Laga & Gaya

Tradisi Sekolah Baru Membebani Keluarga

×

Tradisi Sekolah Baru Membebani Keluarga

Sebarkan artikel ini
Ilustrasi AI

Saat kalender pendidikan memasuki babak baru di pertengahan tahun, tahun ajaran baru seharusnya menjadi momentum positif bagi peserta didik untuk kembali belajar. Namun, dibalik semangat itu sebuah fenomena tahunan terus membebani jutaan keluarga di Indonesia tradisi membeli barang-barang sekolah baru mulai dari seragam, sepatu, hingga alat tulis. Meskipun peraturan pendidikan tidak secara eksplisit mengaturnya, kebiasaan ini hidup kuat dalam norma sosial masyarakat.

Data dari Yayasan Lembaga Konsumen Indonesia (YLKI) pada 2022 mencatat bahwa 68% orang tua merasa terdorong untuk membeli perlengkapan baru bagi anak-anak mereka menjelang masuk sekolah. Tekanan ini tidak berasal dari kewajiban sekolah, melainkan dari tekanan sosial dan rasa takut anak-anak mereka akan merasa berbeda dari teman-temannya.
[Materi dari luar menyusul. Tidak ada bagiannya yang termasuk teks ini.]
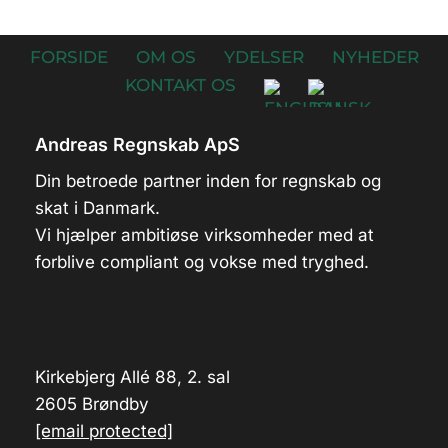
FORSIDE
OM OS
YDELSER
NYHEDER
KONTAKT OS
Andreas Regnskab ApS
Din betroede partner inden for regnskab og
skat i Danmark.
Vi hjælper ambitiøse virksomheder med at
forblive compliant og vokse med tryghed.
Kirkebjerg Allé 88, 2. sal
2605 Brøndby
[email protected]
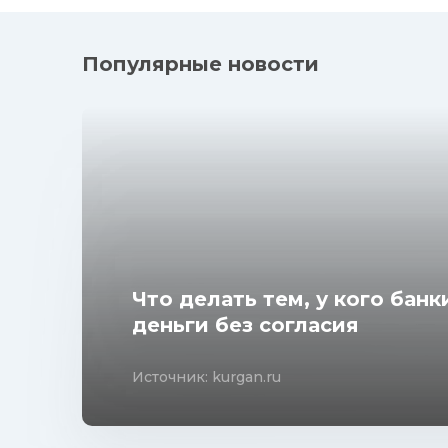
Популярные новости
Что делать тем, у кого бан
деньги без согласия
Источник: kurgan.ru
Fenomena ini berdampak nyata pada pengeluaran rumah tangga. Berdasarkan data Badan Pusat Statistik (BPS) tahun 2023, pengeluaran rumah tangga untuk kebutuhan pendidikan meningkat hingga 15,6% pada periode Mei–Juli. Angka ini melonjak terutama pada kelompok ekonomi menengah ke bawah, yang bahkan mengalokasikan hingga 40% dari pendapatan bulanan mereka hanya untuk kebutuhan tahun ajaran baru.

 

Sekolah SMA Ajaran Baru
Ilustrasi AI

Baca Juga: https://naramakna.id/tren-fashion-pencintraan-digital/

Tradisi Semua Harus Baru dan Solusi Alternatif

Data tersebut mencerminkan ketimpangan antara realitas ekonomi dan ekspektasi sosial. Tradisi semua harus baru menjadi beban tahunan yang justru memperparah kerentanan finansial keluarga berpenghasilan rendah. Ini bukan hanya persoalan uang, tetapi juga mencerminkan minimnya edukasi publik dan kebijakan sosial yang mendukung pola konsumsi pendidikan berkelanjutan.

Fenomena ini terjadi secara nasional di seluruh Indonesia, baik di kota-kota besar seperti Jakarta, Surabaya, dan Medan. Namun, di Yogyakarta, solusi mulai muncul dari komunitas. Beberapa komunitas orang tua bersama sekolah menggagas gerakan tukar perlengkapan sekolah school supply swap agar barang-barang layak pakai bisa digunakan kembali oleh siswa lain. Langkah ini menjadi contoh konkret bagaimana solidaritas sosial dapat menjadi penyeimbang atas tekanan konsumsi tahunan yang tidak sehat.

Oleh karena itu pendidikan bukan hanya soal materi pelajaran, tetapi juga soal bagaimana sistem sosial dan ekonomi mendukung atau malah membebani anak-anak dan keluarganya. Ketika tekanan sosial mendorong konsumsi yang tidak selalu perlu, keluarga berpenghasilan rendah menjadi korban paling terdampak. Dalam konteks ini, solusi alternatif seperti gerakan tukar perlengkapan sekolah patut kita perluas dan fasilitasi sebagai langkah konkret membangun budaya pendidikan yang lebih inklusif, adil, dan berkelanjutan.